Start of Data extract

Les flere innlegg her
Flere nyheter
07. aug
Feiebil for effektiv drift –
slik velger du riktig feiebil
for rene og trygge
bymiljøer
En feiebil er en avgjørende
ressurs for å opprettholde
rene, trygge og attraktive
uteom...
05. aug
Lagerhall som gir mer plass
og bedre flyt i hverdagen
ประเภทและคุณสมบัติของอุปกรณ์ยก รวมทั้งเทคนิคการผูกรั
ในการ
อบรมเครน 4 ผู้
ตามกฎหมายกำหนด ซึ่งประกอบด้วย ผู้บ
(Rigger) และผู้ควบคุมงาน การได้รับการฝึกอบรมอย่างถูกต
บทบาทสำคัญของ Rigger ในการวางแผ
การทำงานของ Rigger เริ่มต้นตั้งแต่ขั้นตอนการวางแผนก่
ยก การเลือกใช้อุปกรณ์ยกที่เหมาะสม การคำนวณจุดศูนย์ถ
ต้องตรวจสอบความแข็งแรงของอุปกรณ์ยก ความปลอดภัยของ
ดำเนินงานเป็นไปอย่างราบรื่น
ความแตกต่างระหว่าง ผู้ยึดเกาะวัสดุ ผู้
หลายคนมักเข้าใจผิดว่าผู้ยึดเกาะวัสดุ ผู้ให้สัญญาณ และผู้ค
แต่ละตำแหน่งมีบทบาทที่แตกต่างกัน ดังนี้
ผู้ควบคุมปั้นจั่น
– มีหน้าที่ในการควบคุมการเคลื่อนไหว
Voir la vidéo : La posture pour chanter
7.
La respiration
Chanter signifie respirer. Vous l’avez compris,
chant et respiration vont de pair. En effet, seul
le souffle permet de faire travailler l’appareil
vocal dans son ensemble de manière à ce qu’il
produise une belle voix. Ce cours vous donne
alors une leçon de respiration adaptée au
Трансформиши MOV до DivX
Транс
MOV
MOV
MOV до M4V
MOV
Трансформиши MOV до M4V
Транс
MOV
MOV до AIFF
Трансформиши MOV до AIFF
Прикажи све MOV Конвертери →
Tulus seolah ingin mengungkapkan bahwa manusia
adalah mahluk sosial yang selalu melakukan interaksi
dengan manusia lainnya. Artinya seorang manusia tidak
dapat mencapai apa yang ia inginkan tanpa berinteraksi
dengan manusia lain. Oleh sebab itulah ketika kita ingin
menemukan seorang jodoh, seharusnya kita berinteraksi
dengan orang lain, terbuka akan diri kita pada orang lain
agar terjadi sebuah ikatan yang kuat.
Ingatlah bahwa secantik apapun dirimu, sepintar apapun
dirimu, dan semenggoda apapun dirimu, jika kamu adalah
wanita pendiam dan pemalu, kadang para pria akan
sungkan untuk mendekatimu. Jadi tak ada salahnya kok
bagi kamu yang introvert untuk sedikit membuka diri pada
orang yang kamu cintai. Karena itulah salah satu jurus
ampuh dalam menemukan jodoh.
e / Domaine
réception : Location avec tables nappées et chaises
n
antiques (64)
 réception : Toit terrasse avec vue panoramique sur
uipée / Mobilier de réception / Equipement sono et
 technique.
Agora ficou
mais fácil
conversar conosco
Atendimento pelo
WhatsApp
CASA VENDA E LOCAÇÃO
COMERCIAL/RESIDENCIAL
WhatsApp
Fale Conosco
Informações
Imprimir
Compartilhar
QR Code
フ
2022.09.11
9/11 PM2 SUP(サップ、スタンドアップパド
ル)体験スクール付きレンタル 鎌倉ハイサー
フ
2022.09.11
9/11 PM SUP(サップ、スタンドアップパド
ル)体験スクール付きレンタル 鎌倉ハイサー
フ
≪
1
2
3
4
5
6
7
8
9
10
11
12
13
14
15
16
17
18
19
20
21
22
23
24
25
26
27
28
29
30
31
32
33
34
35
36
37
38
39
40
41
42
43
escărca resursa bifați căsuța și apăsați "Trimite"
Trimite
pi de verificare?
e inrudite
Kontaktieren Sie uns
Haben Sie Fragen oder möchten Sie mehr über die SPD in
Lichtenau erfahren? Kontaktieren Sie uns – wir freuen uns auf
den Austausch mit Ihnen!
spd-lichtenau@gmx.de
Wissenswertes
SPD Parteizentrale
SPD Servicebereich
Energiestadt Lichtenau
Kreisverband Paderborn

End of Data extract

# What you will do:
Only the lines above from the line containing "produise une belle voix. Ce cours vous donne" through the line containing "CASA VENDA E LOCAÇÃO" should be retyped, exactly and with both ends included.

# Answer to the exercise:
produise une belle voix. Ce cours vous donne
alors une leçon de respiration adaptée au
Трансформиши MOV до DivX
Транс
MOV
MOV
MOV до M4V
MOV
Трансформиши MOV до M4V
Транс
MOV
MOV до AIFF
Трансформиши MOV до AIFF
Прикажи све MOV Конвертери →
Tulus seolah ingin mengungkapkan bahwa manusia
adalah mahluk sosial yang selalu melakukan interaksi
dengan manusia lainnya. Artinya seorang manusia tidak
dapat mencapai apa yang ia inginkan tanpa berinteraksi
dengan manusia lain. Oleh sebab itulah ketika kita ingin
menemukan seorang jodoh, seharusnya kita berinteraksi
dengan orang lain, terbuka akan diri kita pada orang lain
agar terjadi sebuah ikatan yang kuat.
Ingatlah bahwa secantik apapun dirimu, sepintar apapun
dirimu, dan semenggoda apapun dirimu, jika kamu adalah
wanita pendiam dan pemalu, kadang para pria akan
sungkan untuk mendekatimu. Jadi tak ada salahnya kok
bagi kamu yang introvert untuk sedikit membuka diri pada
orang yang kamu cintai. Karena itulah salah satu jurus
ampuh dalam menemukan jodoh.
e / Domaine
réception : Location avec tables nappées et chaises
n
antiques (64)
 réception : Toit terrasse avec vue panoramique sur
uipée / Mobilier de réception / Equipement sono et
 technique.
Agora ficou
mais fácil
conversar conosco
Atendimento pelo
WhatsApp
CASA VENDA E LOCAÇÃO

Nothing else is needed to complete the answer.